Split the value of the attribute in 2 parts, the first with 4 characters and the second with the remaing characters.
For both the parts build a set inserting each different year and id. 
Count how many wrong years are inserted through a NaN value. 
To detect the wrong ids is more difficult since they are random and don't follow a known a structure.
We can only conclude that the wrong id elements are those deriving from the wrong years.

NOTE: The decision to take is to delete or edit all these attributes.

In [30]:

#tourney_id=df['tourney_id'] 
#tourney_id.describe() 
tourney_year= df['tourney_id'].str[:4]
tourney_id= df['tourney_id'].str[5:]

tourney_year_set= set()
wrong_year= 0
#which_id=0
for i in tourney_year:    
    if math.isnan(float(i)):
        wrong_year += 1
        #print(tourney_id[which_id])
    else:
        tourney_year_set.add(i)
    #which_id += 1
print("Present years: "+ str(tourney_year_set)) #{'2018', '2019', '2016', '2020', '2021', '2017'}
print("Wrong years counting: "+ str(wrong_year)) #55

tourney_id_set=set()
for i in tourney_id:
    tourney_id_set.add(i)
#print(tourney_id_set)#come individuare i nan se i valori non sono per forza numerici? Questi valori nan sono parte di quelli individuati dall'anno nan

#print("\t"+"tourney_year" +"\t"+" tourney_id")
#print(+ tourney_year + "             " + tourney_id)

Present years: {'2018', '2016', '2020', '2019', '2021', '2017'}
Wrong years counting: 55


### tourney_name
is the name of the tourney

Analysis: with just viewing the values we see some NaN that have to be discovered. We build a set to view all the unique names.

In [9]:
print("Distinct Values in tourney_name: \t", df.tourney_name.unique())
tourney_name = df['tourney_name']
#tourney_name.describe() 
tourney_name_set = set()
for i in tourney_name:
    tourney_name_set.add(i)
#print(tourney_name_set)

### surface
kind of surface for the match

Analysis: Detected some unknown values

In [10]:
surface=df['surface']

surface_set= set()
wrong_surface= 0

for i in surface:
    if pd.isna(i):
        wrong_surface+=1
    else:
        surface_set.add(i)
        
print("surface_set: " + str(surface_set)) # {'Carpet', 'Hard', 'Clay', 'Grass'}
print("wrong_surface: " + str(wrong_surface)) # 188

surface_set: {'Carpet', 'Clay', 'Hard', 'Grass'}
wrong_surface: 188


### tourney_level
they are split for men and women.

○ For men: 'G' = Grand Slams, 'M' = Masters 1000s, 'A' = other tour-level
events, 'C' = Challengers, 'S' = Satellites/ITFs, 'F' = Tour finals and other
season-ending events, and 'D' = Davis Cup.
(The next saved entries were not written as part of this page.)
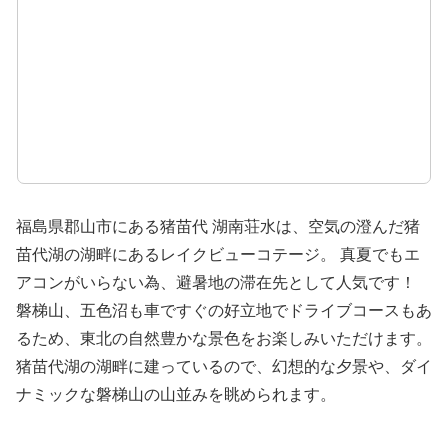
福島県郡山市にある猪苗代 湖南荘水は、空気の澄んだ猪
苗代湖の湖畔にあるレイクビューコテージ。 真夏でもエ
アコンがいらない為、避暑地の滞在先として人気です！
磐梯山、五色沼も車ですぐの好立地でドライブコースもあ
るため、東北の自然豊かな景色をお楽しみいただけます。
猪苗代湖の湖畔に建っているので、幻想的な夕景や、ダイ
ナミックな磐梯山の山並みを眺められます。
F

○ For women, there are several additional tourney_level codes, including 'P' =
Premier, 'PM' = Premier Mandatory, and 'I' = International. The various levels
of ITFs are given by the prize money (in thousands), such as '15' = ITF
$15,000. Other codes, such as 'T1' for Tier I (and so on) are used for older
WTA tournament designations. 'D' is used for the Federation/Fed/Billie Jean
King Cup, and also for the Wightman Cup and Bonne Bell Cup.
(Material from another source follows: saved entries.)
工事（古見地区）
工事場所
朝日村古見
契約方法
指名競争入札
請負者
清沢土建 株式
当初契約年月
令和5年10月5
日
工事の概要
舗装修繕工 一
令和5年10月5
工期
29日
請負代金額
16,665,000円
○ There is also some competition which can be for both men and women: 'E' =
exhibition (events not sanctioned by the tour, though the definitions can be
ambiguous), 'J' = juniors, and 'T' = team tennis, which does yet appear
anywhere in the dataset but will at some point.


Analysis: Correct! nothing to do

In [11]:
tourney_level=df['tourney_level']

tourney_level_set= set()
wrong_tourneylevel= 0
men_levels=['G','M','A','C','S','F','D']
women_levels=['P','PM','I','ITF','WTA','D']
both_levels=['E','J','T']
#women_levels.append(men_levels)

gender=[] #['M','W','-']
loc=0

for i in tourney_level:
    if pd.isna(i):
        wrong_tourneylevel+=1
    else:
        if i in men_levels:
            gender.iloc[loc]='M'
        else if i in 
        tourney_level_set.add(i)
    loc +=1
    
print("tourney_level_set: " + str(tourney_level_set)) # {'M', 'W', 'PM', '100', 'D', 'O', '15', 'I', 'F', '60', 'G', '80', '50', 'A', 'P', '25', '75', 'C', '10'}
print("wrong_tourneylevel: " + str(wrong_tourneylevel)) # 29


SyntaxError: invalid syntax (<ipython-input-11-fa61e747b1a4>, line 19)

### winner_entry and loser_entry

'WC' = wild card, 'Q' = qualifier, 'LL' = lucky loser, 'PR' = protected
ranking, 'ITF' = ITF entry, and there are a few others that are occasionally used.

loser_entry: analogous

Analysis: Correct! nothing to do

In [None]:
df['winner_entry'].head()

### winner_name and loser_name

name of player that win 

Analysis: Correct! nothing to do

In [None]:
df['winner_name'].head()

### winner_hand and loser_hand
R= right, L = left, U = unknown. For ambidextrous players, this is their
serving hand.

Analysis: Correct! nothing to do

In [None]:
df['winner_hand'].head()

### winner_ioc and loser_ioc

three-character country code

Analysis: Correct! nothing to do

In [None]:
df['winner_ioc'].head()

### Score

Analysis: ?

In [None]:
df['score'].head()

### Round

Analysis: Correct! nothing to do

In [None]:
df['round'].head()

## Now let's start with analizyning each numerical Attributes


### tourney_date

eight digits, YYYYMMDD, usually the Monday of the tournament week.

Analysis: use pandas function for convert into date format

In [None]:
df['tourney_date']=pd.to_datetime(df['tourney_date'], format='%Y%m%d')

print(df['tourney_date'])


### match_num

a match-specific identifier. Often starting from 1, sometimes counting down from 300, and sometimes arbitrary.

Analysis: I can convert in integer values and left nan in value 0 because my values is limited in a range [1,300]

In [None]:
df['match_num'] = np.nan_to_num(df['match_num']).astype(int)
df['match_num'].head()

### winner_id and loser_id

the player_id used in this repo for the winner of the match.

In [None]:
df['winner_id'].describe()

### winner_ht and loser_ht

height in centimetres, where available

In [None]:
df['winner_ht']=np.nan_to_num(df['winner_ht']).astype(int)
df['winner_ht'].head()

### winner_age and loser_age

the age of the player, in years, depending on the date of the tournament

In [None]:
df['winner_age'].head()

# Data Integration
We load another table containing the name and surname of any male and female person

In [None]:
df_male = pd.read_csv('male_players.csv', sep=',') 
print(df_male.head())

print()

df_female = pd.read_csv('female_players.csv', sep=',') 
print(df_female.head())